*** Materials provided ***

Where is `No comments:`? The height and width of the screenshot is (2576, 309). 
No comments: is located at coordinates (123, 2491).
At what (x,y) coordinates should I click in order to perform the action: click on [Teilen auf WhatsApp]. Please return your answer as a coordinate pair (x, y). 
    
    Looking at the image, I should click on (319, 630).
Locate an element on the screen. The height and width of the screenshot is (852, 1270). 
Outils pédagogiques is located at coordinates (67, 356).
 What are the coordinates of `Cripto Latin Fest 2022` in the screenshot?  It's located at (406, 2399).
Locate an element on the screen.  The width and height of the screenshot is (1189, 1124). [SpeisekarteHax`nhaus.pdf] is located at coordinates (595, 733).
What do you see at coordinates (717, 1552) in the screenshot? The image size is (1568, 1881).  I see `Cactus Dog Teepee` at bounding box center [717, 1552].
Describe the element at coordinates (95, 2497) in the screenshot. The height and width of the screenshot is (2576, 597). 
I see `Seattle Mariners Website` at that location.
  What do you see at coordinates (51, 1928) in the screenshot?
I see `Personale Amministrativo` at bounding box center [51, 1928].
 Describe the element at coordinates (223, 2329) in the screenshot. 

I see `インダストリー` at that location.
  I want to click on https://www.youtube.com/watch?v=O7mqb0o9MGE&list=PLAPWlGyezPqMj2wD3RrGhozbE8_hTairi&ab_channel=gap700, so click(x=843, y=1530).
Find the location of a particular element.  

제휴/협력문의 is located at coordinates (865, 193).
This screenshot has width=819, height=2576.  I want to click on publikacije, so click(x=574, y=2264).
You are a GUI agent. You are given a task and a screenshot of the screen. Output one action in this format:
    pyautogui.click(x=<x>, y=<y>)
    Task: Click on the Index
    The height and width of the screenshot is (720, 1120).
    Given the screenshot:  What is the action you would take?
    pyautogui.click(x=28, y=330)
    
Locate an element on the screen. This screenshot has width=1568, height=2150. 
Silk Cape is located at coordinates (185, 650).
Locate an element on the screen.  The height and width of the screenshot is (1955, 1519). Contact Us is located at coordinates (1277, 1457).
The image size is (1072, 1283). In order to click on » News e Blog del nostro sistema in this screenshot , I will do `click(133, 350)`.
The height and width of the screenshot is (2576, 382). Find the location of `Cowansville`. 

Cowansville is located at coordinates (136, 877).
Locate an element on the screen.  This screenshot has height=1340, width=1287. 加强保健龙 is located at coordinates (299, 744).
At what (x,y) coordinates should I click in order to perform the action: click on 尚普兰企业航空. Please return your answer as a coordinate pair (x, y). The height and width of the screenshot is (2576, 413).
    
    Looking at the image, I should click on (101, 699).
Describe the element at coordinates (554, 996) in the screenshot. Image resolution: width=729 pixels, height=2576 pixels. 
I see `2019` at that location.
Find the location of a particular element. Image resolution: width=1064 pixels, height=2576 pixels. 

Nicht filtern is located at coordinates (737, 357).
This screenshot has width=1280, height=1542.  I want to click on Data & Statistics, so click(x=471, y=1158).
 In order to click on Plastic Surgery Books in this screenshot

*** End of Materials provided ***

Find and copy each line above holding "size".

§ Problem solution:
What do you see at coordinates (717, 1552) in the screenshot? The image size is (1568, 1881).  I see `Cactus Dog Teepee` at bounding box center [717, 1552].
The image size is (1072, 1283). In order to click on » News e Blog del nostro sistema in this screenshot , I will do `click(133, 350)`.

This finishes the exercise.